2

I have an array where I have to omit NA values. I know that it is an array full of matrices where every row has exactly one NA value. My approach works well for >2 columns of the matrices, but apply() drops one dimension when there are only two columns (as after omitting the NA values, one column disappears). As this step is part of a much larger code, I would like to avoid recoding the rest and make this step robust to the case when the number of columns is two. Here is a simple example:

#create an array
arr1 <- array(rnorm(3000),c(500,2,3))

#randomly distribute 1 NA value per row of the array
for(i in 1:500){
arr1[i,,sample(3,1)] <- NA
}

#omit the NAs from the array
arr1.apply <- apply(arr1, c(1,2),na.omit)

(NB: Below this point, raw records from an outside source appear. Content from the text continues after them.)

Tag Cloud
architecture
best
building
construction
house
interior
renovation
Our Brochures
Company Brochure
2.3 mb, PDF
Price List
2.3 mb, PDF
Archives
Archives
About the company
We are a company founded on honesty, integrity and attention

#we lose no dimension as every dimension >1
dim(arr1.apply)
[1]   2 500   2


#now repeat with a 500x2x2 array

#create an array
arr2 <- array(rnorm(2000),c(500,2,2))

#randomly distribute 1 NA value per row of the array
for(i in 1:500){
  arr2[i,,sample(2,1)] <- NA
}

#omit the NAs from the array
arr2.apply <- apply(arr2, c(1,2),na.omit)

#we lose one dimension because the last dimension collapses to size 1
dim(arr2.apply)
[1] 500   2

I do not want apply() to drop the last dimension as it breaks the rest of my code.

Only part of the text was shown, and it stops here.